Project Report - CS6501-003 - CNN for Mammography: distinguishing benign vs. malignant masses

Jeffrey Xing

Abstract

This project's inspiration comes from Vibhu Agarwal's and Clayton Carson's paper "Using Deep Convolutional Neural Networks to Predict Semantic Features of Lesions in Mammograms" [1] as well as Arzav Jain's and Daniel Levy's paper "DeepMammo: Breast Mass Classification using Deep Convolutional Neural Networks" [2]. We attempt to reproduce and build on their prior work classifying 2D-mammography X-ray images of lesions into malignant or benign by employing a convolutional neural network (CNN) architecture. We implement and test two architectures at varying depths, ultimately achieving the best performance with a fine-tuned InceptionV3 model (83% accuracy, 64% sensitivity, 13% false positive rate), which is on par with the lower quartile of human performance.

Introduction

Breast cancer is the number one leading cancer among females, and the second most fatal type in the same group [3]. 2D Xray screening mammograms are currently considered to be the best method for early detection of breast cancer, although 3D tomosynthesis is becoming more popular (this is equivalent to a mammogram taken at multiple angles and synthetically reconstructed into a 3D stack). The interpretation and diagnosis by radiologists is still a manual and laborous process with high variance depending on the interpreter [4]. Methods for standardizing and improving diagnosis are still being explored. This paper examines previous approaches using convolutional neural network architecture to reduce feature-engineering and automatically learn a model from labeled data.

Dataset

The dataset used is one of the largest publicly available radiographic imaging databases: Digital Database for Screening Mammography (DDSM) [5]. The full database contains roughly 2620 cases (patients), curated to contain well-balanced class distribution: (695 normal, 870 benign, 914 cancer, 141 benign with callback). The advantage of this dataset is that for regions of interest in each high-resolution (16bit, ~4000 x ~2000) image, there are a) expert radiologist annotated boundary shapes, b) clinically relevant physician's interpretation of the shape, and most importantly c) biopsy/pathology validated ground-truth status of the lesion. A representative sample is shown in Figure 1.

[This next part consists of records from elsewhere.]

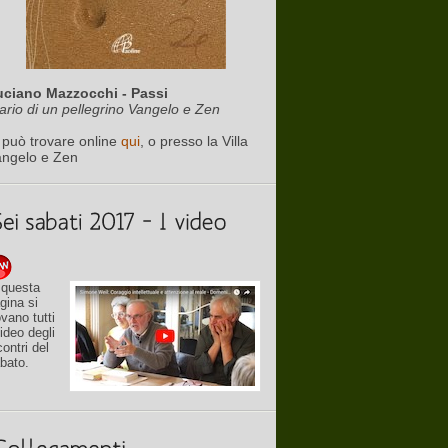
uciano Mazzocchi - Passi
ario di un pellegrino Vangelo e Zen
 può trovare online
qui
, o presso la Villa
angelo e Zen
 questa
gina si
ovano tutti
video degli
contri del
bato.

Figure 1. Original images with overlaid region boundary

For this project, we only consider single contiguous masses (not calcifications, which tend to be star-like clusters of punctate dots) to stratify the problem into a more defined sub-challenge. To generalize better, we split our data by patient (instead of by image) into 80% train and 20% validation. The final distribution after selecting masses is shown in Table 1. Although not huge when comparing with other machine learning image datasets, it is one of the largest available datasets in the medical imaging field; thus, it is hoped that these are sufficient to yield promising proof-of-concept results.

Table 1a. Number of patient cases in masses subset.

| |Benign | Malignant | Both | Total |---|---|---|---|---|--- | Patients | 515 | 581 | 21 | 1117

Table 1b. Number of individual masses in training/validation split.

	Benign	Malignant	Total
Train	903	978	1881
Validation	238	243	481

Preprocessing

Decompressing raw data

As the raw images are in an obscure, old format (data is from 1990s), a preprocessing utility [6] was used to convert them to PNM intermediate format, whereupon an imagemagick wrapper [7] is used to convert to 16bit PNG. This utility [6] also claims to normalize batch effects due to different scanners/institutions used during data collection.

Cropping region of interest

The associated boundary "overlay" files were parsed, along with lesion-specific clinical metadata, and converted to filled binary masks. A minimum enclosing circle was then calculated for each mass and the circular region of twice the diameter, was then cropped from the original image to include 50% margin as context for learning.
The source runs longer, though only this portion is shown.